The next speaker in this ICA 2018 session is Zane Cooper, whose interest is in the material constitution of big data. Big data make use of earth and labour that do not easily track with its digital manifestations: they generate a long supply chain of physical hardware that supports the big data cloud. There is therefore a need to distinguish between what big data infrastructures are (their constitutional logic) and what they do (their operational logic).

The metaphor of contamination might be valuable here. Contamination is collaboration in the service of ‘precarious survival’; it is a building and a working across difference. Contaminated diversity is a tangled, morally ambiguous interdependence.

Cloud data storage is controlled by a handful of major companies. But these companies themselves depend on hard drive manufacturing, which is itself a highly concentrated industry. These themselves depend on permanent magnet manufacturers, which rely on rare earths mainly mined and processed in China. The foundational, functional unit of the cloud data centre is the 3.5” Winchester hard drive, a technology that has existed since 1986 and persists even in spite of the considerable growth in solid state storage.
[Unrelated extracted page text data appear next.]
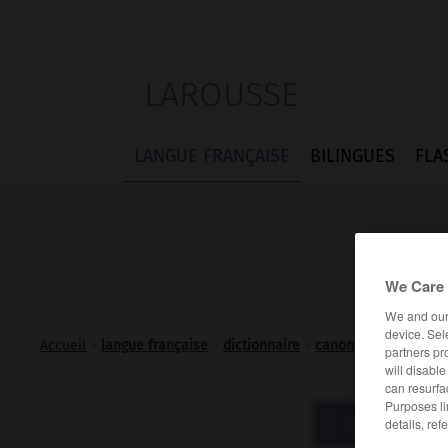
LAROUSSE
LANGUE FRANÇAISE
BILINGUES
FLA
We Care 
We and ou
device. Sel
Accueil
>
langue française
>
dictionnaire
>
canonnière n.f.
partners pr
will disabl
can resurfa
Purposes li
Définitions
details, ref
Such hardware form factors are persistent because of the specific magnet technology that is used in these devices. In the late 70s, conflict in Zaire rendered previous magnet technologies inaccessible, and a new magnet technology entered the market a few years later; it has been the dominant technology since the late 1990s. Such magnets rely on rare earths, and such magnet manufacturing – part of it was previously done in the U.S. – subsequently moved almost entirely to China: its marketshare grew from 46% in 1994 to 97% in 2013.

These developments took place before the rise of big data to public attention, even though there were already concerns at the time. Now, it has become even more crucial to untangle these complex connections between materiality and big data.